Let’s start by determining the type of cabinet in use; there are two basic cabinet types that use hinges since they have doors and doors require hinges. These are face-frame cabinets and frameless cabinets.
A face frame cabinet has a frame that is usually made of 1.5” to 2” wood and comes with hinges mounted into the frame. The second type is the frameless cabinet, and this is basically a box with a door attached to its side wall.
The next item to look at is the door overlay, which is how the door opens in relation to the type of frame. There are overlay door types faced frame cabinets, as such, these doors cover the entire front of the cabinet, including the frame. The inset door type sits within the frame, so the difference is not just in opening style, but in a location too. An overlay sits on the frame, and an inset sits within the frame.
There is a third type, the partial inset door, these doors have a machined edge that lets the door sit within the frame, but about 3/8” of the door sits over the frame too.

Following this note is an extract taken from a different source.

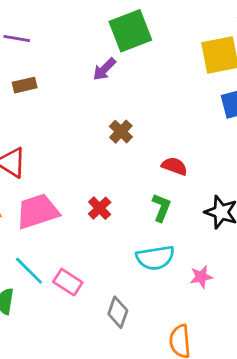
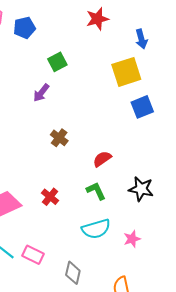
green square: (130, 31) -> (57, 62), size x0.6
red semicircle: (174, 166) -> (102, 159), turned -48
green L-shape: (161, 208) -> (96, 191), turned -40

Now let’s take a look at frameless cabinet doors:
There is a full overlay door style that sits flush on the cabinet edge, covering it totally. There is the half overlay door style that is usually found in a serious of side to side cabinets, where the hinge overlay accounts for the shared partition wall.
The inset door sits within the cabinet’s edges, much like the framed cabinet door.
Another issue with hinges are how they appear, in other words, do you want to see the hinge or not? Here are the type of hinges based on appearance:
There are concealed hinges that sit inset the cabinet and the door. They come with “cups” that sit inside the material of the door and the cabinet, and when opened are not seen from the outside.
Semi-Concealed Hinge can partially be seen from the outside, and usually, the exposed part has a design to make the hinge look attractive and part of the total design.
Then there are exposed hinges, and as you guessed, the hinge is seen from all directions. These are the classic hinges that were used for centuries.
Hinge Attachment Structure
There are three basic hinge attachment structures for fastening the hinge to the cabinet and the door. These include the Surface-Mount Hinge, which is usually what an exposed hinge looks like, these are hinges with bases that fasten onto the surface of the cabinet and door.
Then there are Mortised Hinges that require a recess or mortise in the cabinet wall and door, and these are usually found on hidden hinges.
Finally, there is the Wraparound Hinge which is a style of the hinge with leaves formed to wrap around the edge of the door and the cabinet side or face frame. You might find partial wraparound hinges that have one side felt and the other a wrap around. The full wrap around hinges is used on face-frame cabinets.
So now you have the different options, it’s time to look at the appropriate hinges for each type.
Butt Hinge: this is the standard hinge composed of two pivoting plates with interlocking fingers forming a barrel that is held together by a pin. Some butt hinges require a slight mortise in the frame and door to account for a flush finish.
Deluxe (adjustable mount) Butt Hinge is but hinges that let you adjust the doors horizontally and vertically to acquire a perfect fit.
Knife Hinges look like scissors, these are mounted on the top and bottom of the door, and the pates fasten to the top or bottom of the cabinet, they open like a pair of scissors.
A European Hinge is a form of concealed hinge found on most frameless cabinets and come with a mortise based mounting plate for both the cabinet and the door. Most European hinges come with height and depth regulators, in the form of small screws that can adjust the depth and distance of the hinge.
Other options to choose from are self-closing hinges, or self-opening and closing systems. These are mechanisms you can add to the hinge to make the operation of opening and closing less manual.
Number of Hinges
In most cases two hinges are enough to support a full sized door, however, the weight of the door and the cabinet have to be considered as well as the overall dimensions. The larger the cabinet, and the heavier the door, the larger the hinges, or possibly adding a third hinge. If you are not sure, more is better than less.